Il riso è entrato stabilmente nella cucina padana a partire dal XV secolo, quando le risaie della Pianura Padana cominciarono a strutturarsi su scala agricola organizzata. La tecnica del risotto — tostatura, aggiunta graduale di liquido caldo, mantecatura finale — si è codificata nei secoli successivi, diventando una delle grandi conquiste della cucina italiana. A differenza del riso pilaf o bollito, il risotto non è mai un semplice contorno: è un piatto che richiede presenza, attenzione e qualche minuto di dedizione assoluta.
Valori nutrizionali (per porzione, valori approssimativi)
| Nutriente | Quantità |
|---|---|
| Calorie | ~480 kcal |
| Proteine | ~14 g |
| Carboidrati | ~62 g |
| di cui zuccheri | ~3 g |
| Lipidi | ~18 g |
| Fibre | ~4 g |
Domande frequenti
Si può preparare il risotto agli asparagi in anticipo?
Il risotto è uno di quei piatti che vive nel presente: la mantecatura va eseguita al momento, pochi minuti prima di servire. È però possibile preparare il risotto a metà cottura — tecnica usata nei ristoranti chiamata risotto in bianco o precottura — fermandosi a circa due terzi del tempo di cottura, stendendo il riso su una placca e lasciandolo raffreddare velocemente. Al momento del servizio, si termina la cottura aggiungendo brodo caldo e si manteca normalmente. Gli asparagi vanno aggiunti solo nella fase finale, per non perdere il colore e la freschezza.

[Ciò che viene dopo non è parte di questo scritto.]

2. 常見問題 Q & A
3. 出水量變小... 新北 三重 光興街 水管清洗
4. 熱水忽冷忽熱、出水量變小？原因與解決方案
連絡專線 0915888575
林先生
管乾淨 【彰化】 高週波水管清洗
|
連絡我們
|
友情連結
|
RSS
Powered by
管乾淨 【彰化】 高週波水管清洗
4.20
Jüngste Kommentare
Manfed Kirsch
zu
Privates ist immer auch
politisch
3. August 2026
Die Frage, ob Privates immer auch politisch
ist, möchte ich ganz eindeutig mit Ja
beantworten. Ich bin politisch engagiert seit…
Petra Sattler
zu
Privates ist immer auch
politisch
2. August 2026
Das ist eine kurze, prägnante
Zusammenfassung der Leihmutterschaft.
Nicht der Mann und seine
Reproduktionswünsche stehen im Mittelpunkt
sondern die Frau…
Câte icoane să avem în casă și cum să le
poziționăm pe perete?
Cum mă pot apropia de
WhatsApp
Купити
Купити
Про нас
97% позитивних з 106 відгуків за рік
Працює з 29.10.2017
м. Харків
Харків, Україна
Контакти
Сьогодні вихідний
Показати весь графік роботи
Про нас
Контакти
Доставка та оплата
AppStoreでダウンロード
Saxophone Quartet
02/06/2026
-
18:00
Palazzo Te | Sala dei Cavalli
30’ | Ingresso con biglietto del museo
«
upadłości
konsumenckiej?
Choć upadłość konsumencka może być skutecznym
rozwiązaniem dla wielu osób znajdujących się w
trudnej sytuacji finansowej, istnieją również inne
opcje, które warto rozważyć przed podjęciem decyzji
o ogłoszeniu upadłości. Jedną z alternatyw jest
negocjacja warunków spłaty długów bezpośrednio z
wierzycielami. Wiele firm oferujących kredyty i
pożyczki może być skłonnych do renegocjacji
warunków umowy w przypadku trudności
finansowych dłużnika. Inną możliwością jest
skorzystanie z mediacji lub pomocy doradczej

Come conservare gli avanzi?
Il risotto avanzato si conserva in frigorifero in un contenitore ermetico per 24 ore al massimo. Per riscaldarlo, aggiungete un mestolo di brodo caldo in un padellino e scaldate a fiamma bassa mescolando, fino a ottenere di nuovo una consistenza fluida. Non utilizzate il microonde: tende a seccare il riso e a cuocere ulteriormente gli amidi, rendendo il risotto gommoso. Gli avanzi di risotto agli asparagi sono anche ottimi per preparare degli arancini o delle crocchette di riso da friggere il giorno successivo.
Quali varianti o sostituzioni sono possibili?
In primavera inoltrata, quando gli asparagi cedono il posto ad altri ortaggi, questa stessa tecnica funziona benissimo con piselli freschi e menta, con zucchine e fiori di zucca, o con fave sgusciate e pecorino fresco. Per una versione più ricca, si possono aggiungere alcune scaglie di tartufo nero al momento della mantecatura. Chi segue una dieta senza lattosio può sostituire il burro con un buon olio extravergine emulsionato a freddo e omettere il Parmigiano, sostituendolo con un cucchiaino di pasta di miso bianco per la sapidità.
Quale tipo di riso è meglio usare?
Il Carnaroli è generalmente considerato il riso ideale per il risotto: ha un chicco lungo, ricco di amido, che regge bene la cottura senza scuocersi. Il Vialone Nano, più corto e rotondo, è preferito in Veneto e cede gli amidi più rapidamente, dando un risotto leggermente più fluido e all'onda già in modo naturale. L'Arborio, più facile da trovare ovunque, va benissimo ma richiede attenzione perché tende a scuocersi più in fretta. Mai usare riso basmati o riso a cottura rapida: non rilasciano abbastanza amido e il risultato sarà sempre asciutto e privo di cremosità.
Posso usare brodo di dado o brodo in brik?
Sì, ma con una scelta consapevole: il brodo di dado tende ad essere molto salato e coprire i sapori delicati degli asparagi. Se lo usate, diluitelo più del solito e non aggiungete sale fino alla fine, assaggiando con attenzione. Il brodo vegetale in brik di buona qualità è una soluzione accettabile per chi non ha tempo di prepararlo da zero. La soluzione migliore resta sempre un brodo preparato in casa la mattina stessa, anche solo con cipolla, sedano, carota e qualche gambo di asparago avanzato dalla preparazione.